Background: Activated macrophages defend against tumors by secreting cytokines to recruit secondary immune cells, presenting antigen to T cells, and by direct tumor cytotoxicity. Peritoneal macrophages harvested from melanoma-bearing mice are less cytotoxic to melanoma cells, and produce less superoxide, nitric oxide, and tumor necrosis factor-alpha (TNF-alpha) than those from nontumor-bearing mice. Similar impairment of macrophage activation occurs in vitro using media harvested from cultured melanoma cells. Stimulation of Toll-like receptor 4 (TLR-4) activates macrophages and results in the release of TNF-alpha. We hypothesized that melanoma inhibits macrophage activation by suppressing TLR-4 signaling.
Study design: Melanoma conditioned media (MCM) was generated from B16 melanoma cells. Peritoneal macrophages from TLR-4 competent or TLR-4 incompetent mice were exposed to control or MCM for 24 hours; then stimulated with lipopolysaccharide. TNF-alpha secretion, TNF-alpha mRNA production, nuclear factor-kappaB (NF-kappaB) activation, and TLR-4 surface expression were measured.

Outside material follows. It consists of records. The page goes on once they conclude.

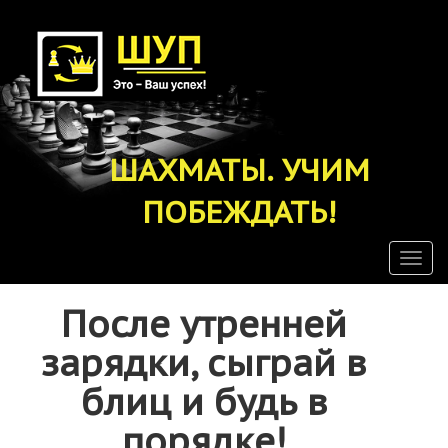
Перейти
к
основному
содержанию
ШАХМАТЫ. УЧИМ
ПОБЕЖДАТЬ!
Togg
navig
После утренней
зарядки, сыграй в
блиц и будь в
порядке!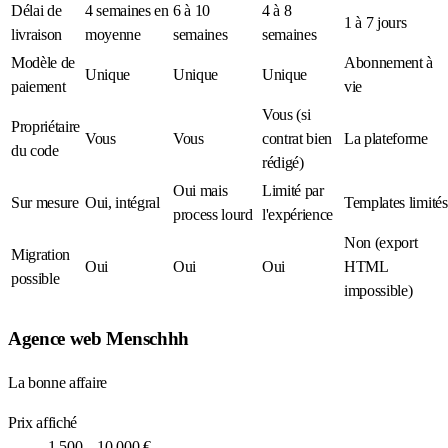
Délai de
4 semaines en
6 à 10
4 à 8
1 à 7 jours
livraison
moyenne
semaines
semaines
Modèle de
Abonnement à
Unique
Unique
Unique
paiement
vie
Vous (si
Propriétaire
Vous
Vous
contrat bien
La plateforme
du code
rédigé)
Oui mais
Limité par
Sur mesure
Oui, intégral
Templates limités
process lourd
l'expérience
Non (export
Migration
Oui
Oui
Oui
HTML
possible
impossible)
Agence web Menschhh
La bonne affaire
Prix affiché
1 500 – 10 000 €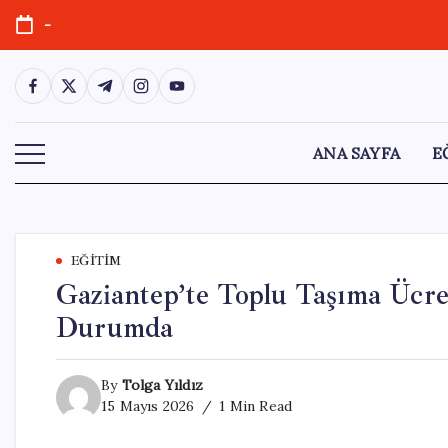
Skip
-
to
content
https://www.facebook.com/
https://twitter.com/
https://t.me/
https://www.instagram.com/
https://youtube.com/
ANA SAYFA
E
EĞITIM
Gaziantep’te Toplu Taşıma Ücre
Durumda
By
Tolga Yıldız
15 Mayıs 2026
1 Min Read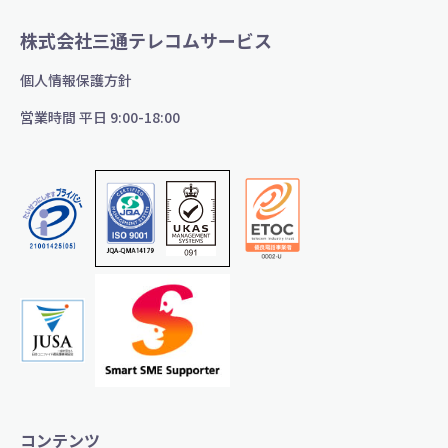
株式会社三通テレコムサービス
個人情報保護方針
営業時間 平日 9:00-18:00
コンテンツ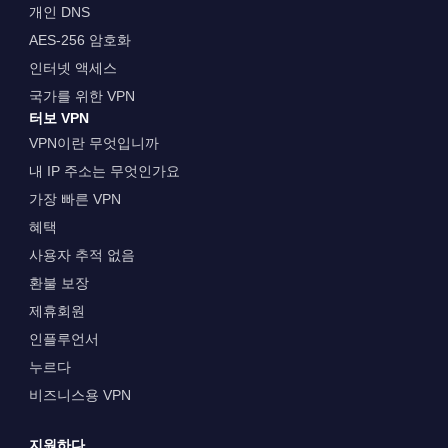
개인 DNS
AES-256 암호화
인터넷 액세스
국가를 위한 VPN
터보 VPN
VPN이란 무엇입니까
내 IP 주소는 무엇인가요
가장 빠른 VPN
혜택
사용자 추적 없음
환불 보장
제휴회원
인플루언서
누르다
비즈니스용 VPN
지원하다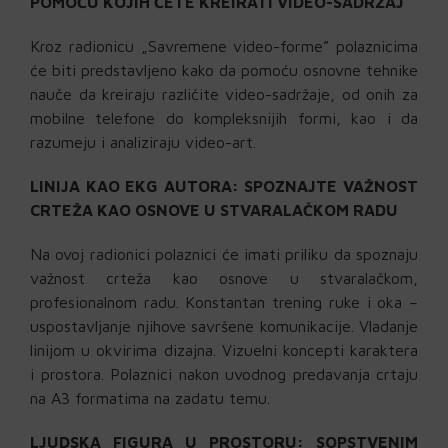
POMOĆU KOJIH ĆETE KREIRATI VIDEO-SADRŽAJ
Kroz radionicu „Savremene video-forme” polaznicima
će biti predstavljeno kako da pomoću osnovne tehnike
nauče da kreiraju različite video-sadržaje, od onih za
mobilne telefone do kompleksnijih formi, kao i da
razumeju i analiziraju video-art.
LINIJA KAO EKG AUTORA:
SPOZNAJTE VAŽNOST
CRTEŽA KAO OSNOVE U STVARALAČKOM RADU
Na ovoj radionici polaznici će imati priliku da spoznaju
važnost crteža kao osnove u stvaralačkom,
profesionalnom radu. Konstantan trening ruke i oka –
uspostavljanje njihove savršene komunikacije. Vladanje
linijom u okvirima dizajna. Vizuelni koncepti karaktera
i prostora. Polaznici nakon uvodnog predavanja crtaju
na A3 formatima na zadatu temu.
LJUDSKA FIGURA U PROSTORU:
SOPSTVENIM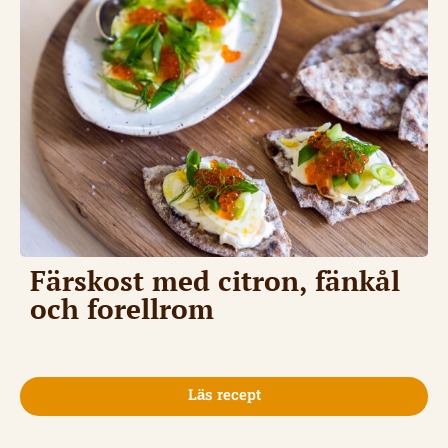
Färskost med citron, fänkål
och forellrom
Läs recept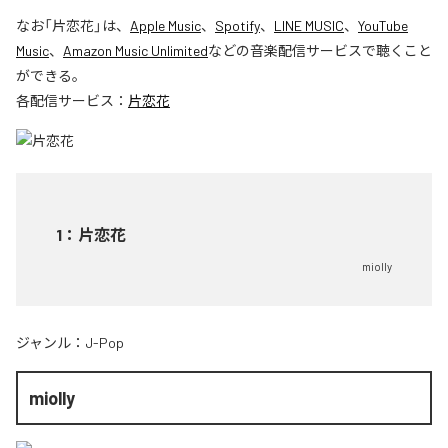
なお「
片恋花
」は、
Apple Music
、
Spotify
、
LINE MUSIC
、
YouTube
Music
、
Amazon Music Unlimited
などの音楽配信サービスで聴くこと
ができる。
各配信サービス：
片恋花
1
：
片恋花
miolly
ジャンル：
J-Pop
miolly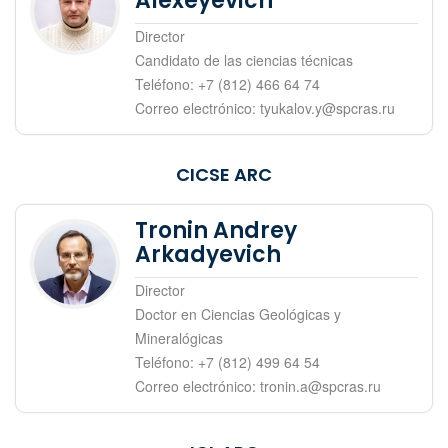
Alexeyevich
Director
Candidato de las ciencias técnicas
Teléfono: +7 (812) 466 64 74
Correo electrónico: tyukalov.y@spcras.ru
CICSE ARC
Tronin Andrey
Arkadyevich
Director
Doctor en Ciencias Geológicas y
Mineralógicas
Teléfono: +7 (812) 499 64 54
Correo electrónico: tronin.a@spcras.ru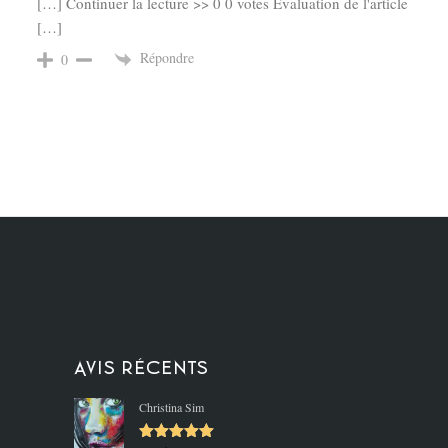
[…] Continuer la lecture >> 0 0 votes Évaluation de l'article
[…]
Répondre
0
Avis récents
Christina Sim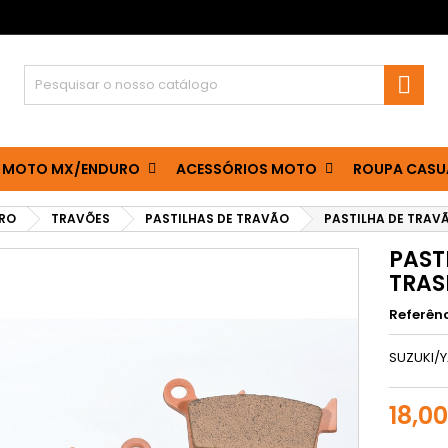

 MOTO MX/ENDURO
ACESSÓRIOS MOTO
ROUPA CASU
RO
TRAVÕES
PASTILHAS DE TRAVÃO
PASTILHA DE TRAV
PAST
TRAS
Referên
SUZUKI/
18,0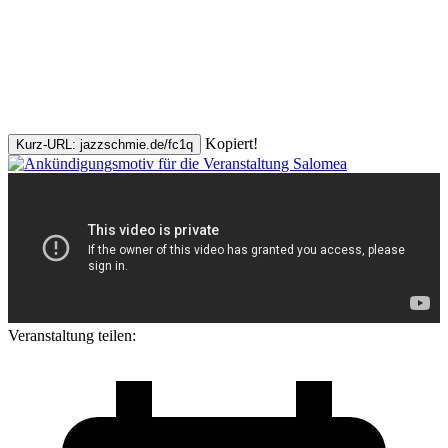
Kopiert!
Kurz-URL: jazzschmie.de/fc1q
Veranstaltung teilen: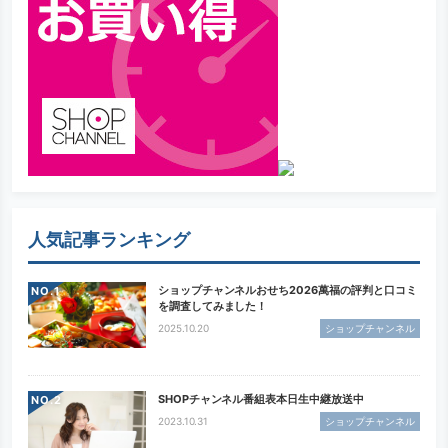
人気記事ランキング
ショップチャンネルおせち2026萬福の評判と口コミ
NO.
を調査してみました！
2025.10.20
ショップチャンネル
SHOPチャンネル番組表本日生中継放送中
NO.
2023.10.31
ショップチャンネル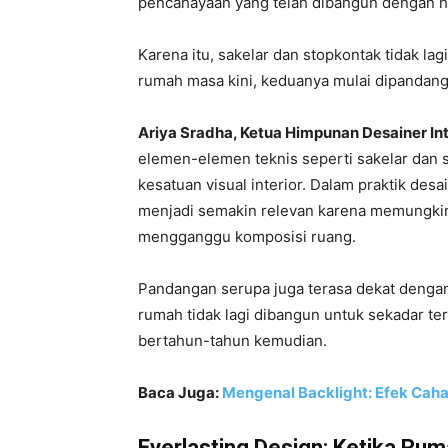
pencahayaan yang telah dibangun dengan ha
Karena itu, sakelar dan stopkontak tidak la
rumah masa kini, keduanya mulai dipandang
Ariya Sradha, Ketua Himpunan Desainer Inte
elemen-elemen teknis seperti sakelar dan 
kesatuan visual interior. Dalam praktik des
menjadi semakin relevan karena memungkin
mengganggu komposisi ruang.
Pandangan serupa juga terasa dekat dengan
rumah tidak lagi dibangun untuk sekadar ter
bertahun-tahun kemudian.
Baca Juga:
Mengenal Backlight: Efek Caha
Everlasting Design: Ketika Ru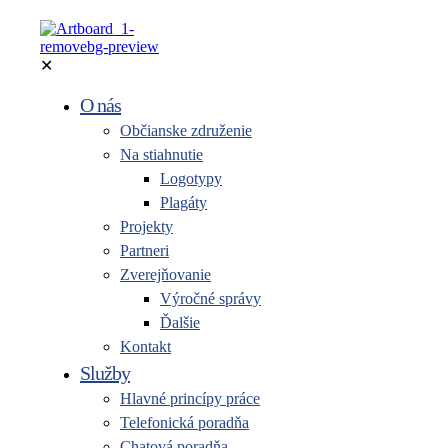
✕
O nás
Občianske združenie
Na stiahnutie
Logotypy
Plagáty
Projekty
Partneri
Zverejňovanie
Výročné správy
Ďalšie
Kontakt
Služby
Hlavné princípy práce
Telefonická poradňa
Chatová poradňa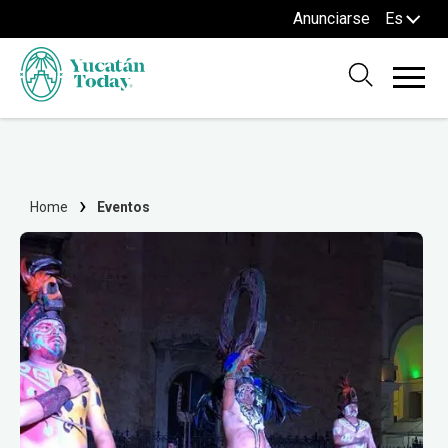
Anunciarse
Es
Home
Eventos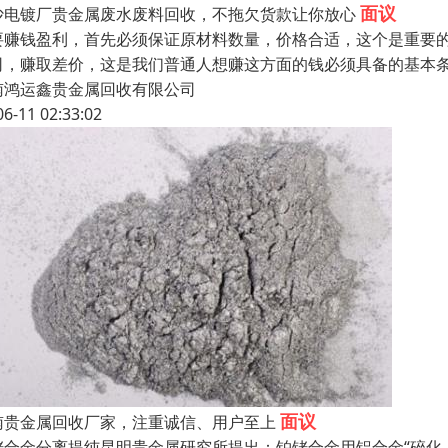
面议
沙电镀厂贵金属废水废料回收，不拖欠货款让你放心
要赚钱盈利，首先必须保证原材料数量，价格合适，这个是重要
司，赚取差价，这是我们普通人想赚这方面的钱必须具备的基本
南鸿运鑫贵金属回收有限公司
06-11 02:33:02
面议
南贵金属回收厂家，注重诚信、用户至上
铑合金分离提纯昆明贵金属研究所提出：铂铑合金用铝合金“碎化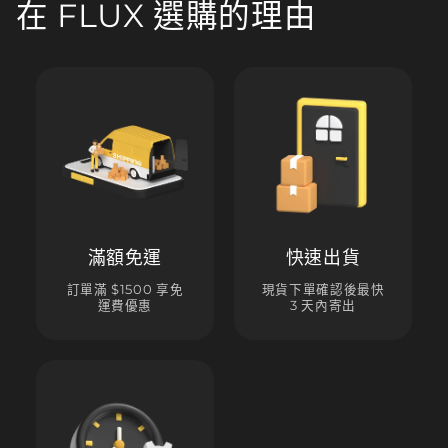
在 FLUX 選購的理由
滿額免運
快速出貨
訂單滿 $1500 享免
現貨下單確認後最快
運費優惠
3 天內寄出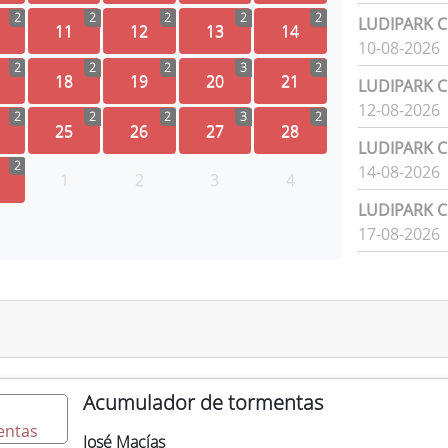
2
2
2
2
2
LUDIPARK Ci
11
12
13
14
10-08-2026
2
2
2
3
2
18
19
20
21
LUDIPARK Ci
12-08-2026
2
2
2
3
2
25
26
27
28
LUDIPARK Ci
2
14-08-2026
1
2
3
4
LUDIPARK Ci
17-08-2026
Acumulador de tormentas
José Macías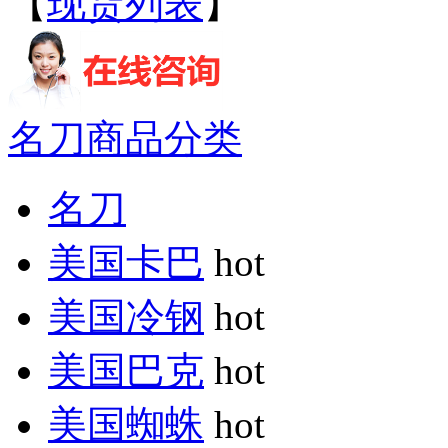
【
现货列表
】
名刀商品分类
名刀
美国卡巴
hot
美国冷钢
hot
美国巴克
hot
美国蜘蛛
hot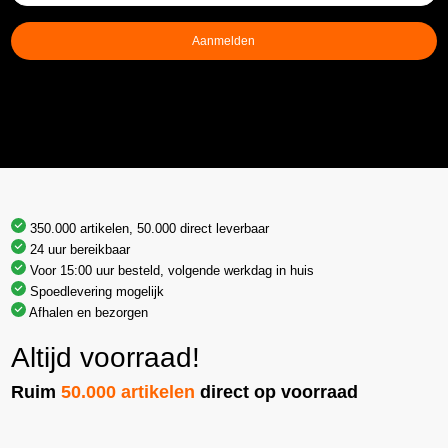
mailadres
(Vereist)
Aanmelden
350.000 artikelen, 50.000 direct leverbaar
24 uur bereikbaar
Voor 15:00 uur besteld, volgende werkdag in huis
Spoedlevering mogelijk
Afhalen en bezorgen
Altijd voorraad!
Ruim
50.000 artikelen
direct op voorraad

Results: Peritoneal macrophages exposed to MCM produced considerably less TNF-alpha in response to stimulus than controls (691 pg/mL versus 2,066 pg/mL, p < 0.001). TNF-alpha production by TLR-4 incompetent macrophages was not affected by MCM (454 pg/mL versus 480 pg/mL). Stimulated TNF-alpha mRNA and activated NF-kappaB were decreased in MCM treated C57BL/6 macrophages (by 38% and 33%, respectively). TLR-4 surface expression, however, was not decreased by exposure to MCM.
Conclusions: Melanoma inhibits macrophage activation by suppressing TLR-4 signaling downstream of the TLR-4 receptor.